The project to widen Broadway between Country Club Road and Euclid Avenue is part of the Regional Transportation Authority plan, which voters approved in 2006.
On Tuesday the Tucson City Council approved an alignment concept, which allows the project’s design phase to begin.
The project design will take into account guidelines developed by a citizens committee during a lengthy process. The guidelines call for minimizing building acquisitions and demolitions and trying to save business access and business parking.
The goal is a “safe, attractive and economically viable corridor,” Assistant City Manager Albert Elias told the council.
The baseline alignment is a starting point, and the actual alignment could change once the city talks to property owners and figures out what’s doable, said Mayor Jonathan Rothschild.
“What’s important — what we’ve heard from everybody at this point, and rightfully so — is that we’ve got to get going,” he said. “We’ve got to get moving.”
Over the summer, the city staff will work to understand the options for business access and parking, and how city-owned properties could help solve problems by turning those lots into public parking or shared parking, said Nicole Ewing Gavin, director of the city’s Office of Integrated Planning.
“Property owner preferences play a big role here,” she said. “If a property owner wants to stay, we’re going to employ as much flexibility as we can to try to keep them there. If a property owner is ready to be bought and wants to move on, and we’re taking their parking, we’ll likely be required to buy them.”

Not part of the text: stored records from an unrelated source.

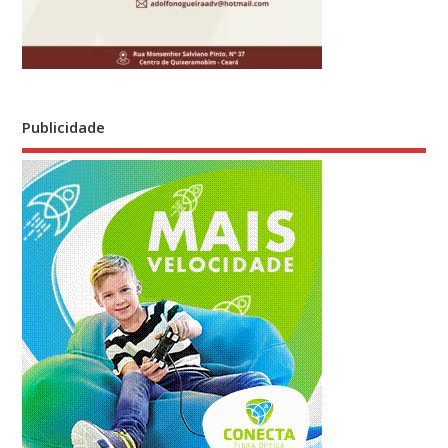
Publicidade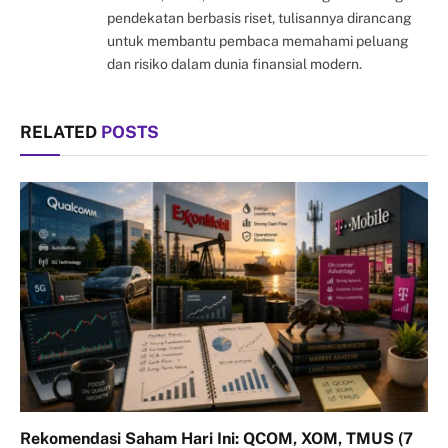
pendekatan berbasis riset, tulisannya dirancang
untuk membantu pembaca memahami peluang
dan risiko dalam dunia finansial modern.
RELATED
POSTS
Rekomendasi Saham Hari Ini: QCOM, XOM, TMUS (7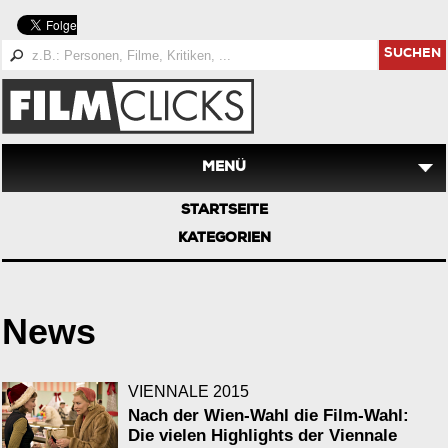
SUCHEN
MENÜ
STARTSEITE
KATEGORIEN
News
VIENNALE 2015
Nach der Wien-Wahl die Film-Wahl:
Die vielen Highlights der Viennale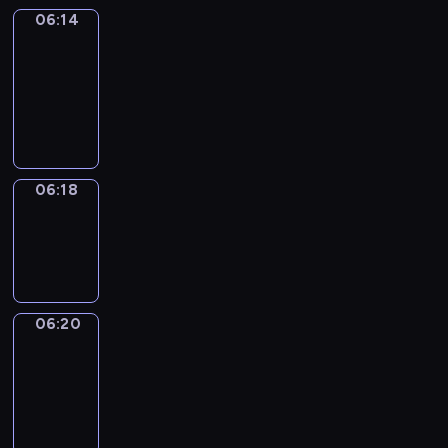
06:14
Get
a
Call
06:14
-
06:18
06:18
Wrong&Right
06:18
-
06:20
06:20
Coffee
Chat
06:20
-
06:26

While some businesses told the City Council they’re pleased something is happening after years of fretting, others said the alignment will hurt businesses by eliminating parking.
For years businesses were told only buildings on the north side of the street would be affected, but the approved plan takes properties on both sides, said property owner Greg Clark.

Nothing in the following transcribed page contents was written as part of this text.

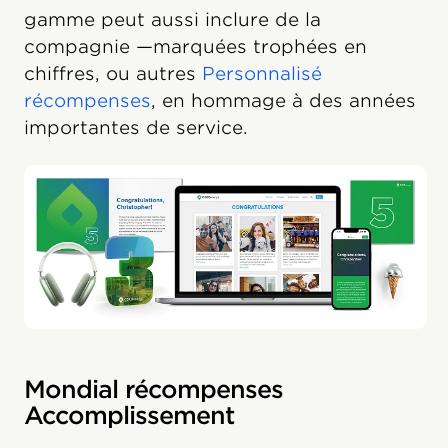
gamme peut aussi inclure de la
compagnie —marquées trophées en
chiffres, ou autres
Personnalisé
récompenses
, en hommage à des années
importantes de service.
Mondial récompenses
Accomplissement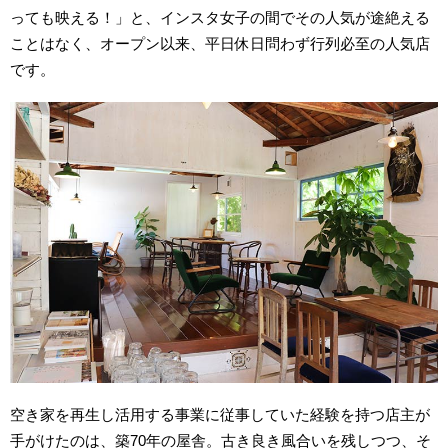
っても映える！」と、インスタ女子の間でその人気が途絶える
ことはなく、オープン以来、平日休日問わず行列必至の人気店
です。
空き家を再生し活用する事業に従事していた経験を持つ店主が
手がけたのは、築70年の屋舎。古き良き風合いを残しつつ、そ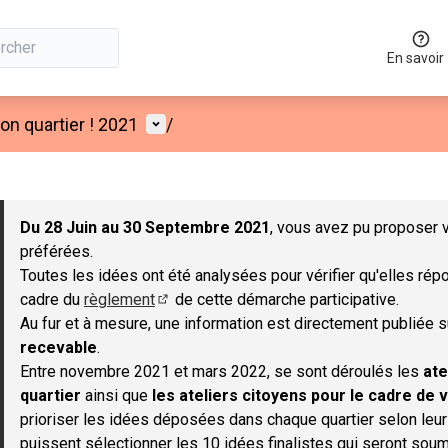
En savoir
Menu utilisateur
n quartier ! 2021
/
 la carte
 suivant est une carte qui présente les éléments de cette page co
Du 28 Juin au 30 Septembre 2021
, vous avez pu proposer v
préférées.
Toutes les idées ont été analysées pour vérifier qu'elles répo
cadre du
règlement
de cette démarche participative.
(S'ouvre dans un nouvel onglet)
Au fur et à mesure, une information est directement publiée 
recevable
.
Entre novembre 2021 et mars 2022, se sont déroulés les
ate
quartier
ainsi que
les ateliers citoyens pour le cadre de v
prioriser les idées déposées dans chaque quartier selon leu
puissent sélectionner les 10 idées finalistes qui seront soum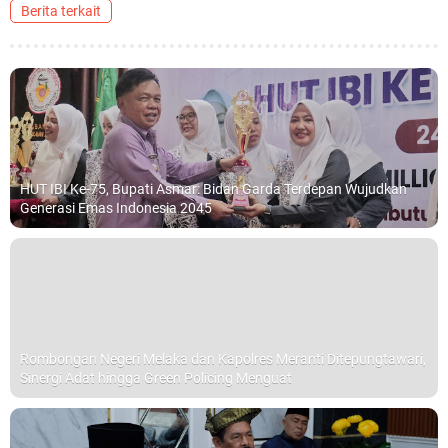
Berita terkait
HUT IBI Ke-75, Bupati Asmar: Bidan Garda Terdepan Wujudkan
Generasi Emas Indonesia 2045
Rombongan Negeri Melaka dan Kapolres Meranti Ditepungtawari,
Sinergi Adat hingga Green Policing Menguat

“There’s a lot of ways to skin a cat, but I think the worst way is to skin half of two cats,” he told the council.
Dedicated bus lanes were eliminated from the plan, a change that was approved by the RTA governing board.
Traffic modeling shows the approved alignment will meet the RTA’s functionality requirements and allow sufficient space for dedicated transit “in the future, when the time is right,” said Mary Durham-Pflibsen, chairwoman of the citizens task force.
The $71 million to pay for the project comes mainly from the Regional Transit Authority and Pima County bonds. The city’s share is $3 million.
Tuesday’s vote allows the city to access up to $1.5 million in design funds from the RTA. The city already has spent $1 million in RTA funds on planning and part of a $5 million RTA fund for property acquisition.